Assalamu’alaikum temen-temen, kali ini aku coba untuk menulis suatu hal dalam kehidupan kita sehari-hari yang terlintas dipikiranku, sekalian belajar dan mensyukuri nikmat Allah swt kepada kita. Yuk belajar bersama!!
“Jangan hujan-hujanan, nanti sakit”
Tak jarang sekali kita mendengar kalimat ini saat hujan turun. Nah, hal inilah yang menjadi pertanyaan di otakku. Apa benar hujan menyebabkan sakit?
Seperti yang kita tahu secara umum, saat kehujanan tubuh pasti merasa dingin. Bisa dikatakan saat kita kehujanan suhu tubuh mengalami penurunan. Tubuh kita memiliki suhu yang berbeda dengan air hujan yaitu lebih hangat yaitu sekitan 36,5oC – 37oC (Nusi et al. 2013). Saat hujan mengenai tubuh, terutama bagian kepala suhu tubuh akan mendadak berubah drastis dan pada keadaan ini tubuh tetap dipaksa untuk menghasilkan energi yang berlebihan. Jika tubuh kita dalam keadaan imun yang kuat, maka mungkin hanya akan terjadi penurunan daya tahan imun, tapi jika kita kehujanan saat keadaan daya tahan yang lemah, maka akan sangat mudah terserang penyakit dikarenakan tubuh berusaha menyeimbangkan kondisi dan perubahan suhu tersebut.
Usaha penyeimbangan kondisi dan perubahan suhu tubuh inilah yang menyebabkan kita pusing sehabis kehujanan. Selain itu, berubahnya kelembaban udara saat hujan menyebabkan organ-organ tubuh seperti paru-paru, selaput lendir di hidung, dan lendir mata mengering dan kehujanan juga dapat menyebabkan hipotermia yaitu keadaan turunnya suhu tubuh hingga <35o C (Sarnah et al. 2020). Oleh karena itu, usaha penyeimbangan suhu tubuh dan hipotermia ini memberikan tekanan pada tubuh termasuk imun tubuh sehingga menjadi rentan terhadap virus dan bakteri.
Hujan secara alami bersifat asam (pH 5,6) karena karbondioksida
(CO2) di udara dapat larut dalam air hujan dan menghasilkan senyawa yang bersifat asam. Hujan asam terjadi karena tingginya gas sulfur dioksida (SO2) dan nitrogen dioksida (NO2). Zat-zat ini apabila berdifusi ke atmosfer dan bereaksi dengan air akan membentuk asam sulfat dan asam nitrat dan kemudian jatuh bersama air hujan (Wardhani et al. 2015). Berdasarkan hal tersebut, air hujan sangat berbeda dengan air keran maupun air lainnya. Semakin tinggi kandungan asam dari air hujan, maka akan semakin berbahaya.
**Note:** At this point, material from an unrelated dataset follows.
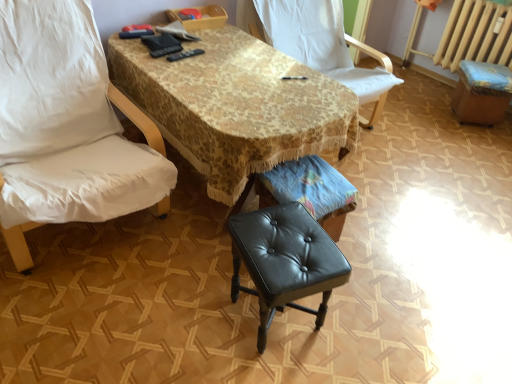 At what (x,y) coordinates should I click in order to perform the action: click on vacant space underneath black leather stool at center (from a real-world perspective). Please return your answer as a coordinate pair (x, y). Looking at the image, I should click on (275, 320).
Dapat kita simpulkan, hujan tidak sepenuhnya penyebab penyakit jika tubuh kita dalam keaadaan imun yang normal.
Oleh karena itu, alangkah lebih baiknya kita dapat mencegah daripada mengobati yaitu dengan cara mandi setelah kehujanan agar membantu tubuh mengembalikan suhu tubuh normal serta menghilangkan kotoran dari air hujan tersebut , pakai pakaian hangat, dan minum/makan yang hangat.
Daftar Pustaka
Nusi DT, Danes VR, Moningka MEW. 2013. Perbandingan suhu tubuh berdasarkan pengukuran menggunakan termometer air raksa dan termometer digital pada penderita demam di rumah sakit umum kandou Manado. Jurnal e-Biomedik. 1(1): 191-196.
Sarnah, Firdayanti, Rahma AS. 2020. Manajemen asuhan kebidanan pada bayi Ny “H” dengan hipotermi di puskesmas Jumpandang Baru Makassar. Jurnal Midwifery. 2(1):1-9.
Wardhani MK, Ihwan A, Nurhasanah. 2015. Studi tingkat keasaman air hujan berdasarkan kandungan gas CO2, SO2 dan NO2 di udara (studi kasus balai pengamatan dirgantara Pontianak). Jurnal Prima Fisika. 3(1): 9-14.
Happy reading, semoga bermanfaat. Semangat terus para pencari ilmu!!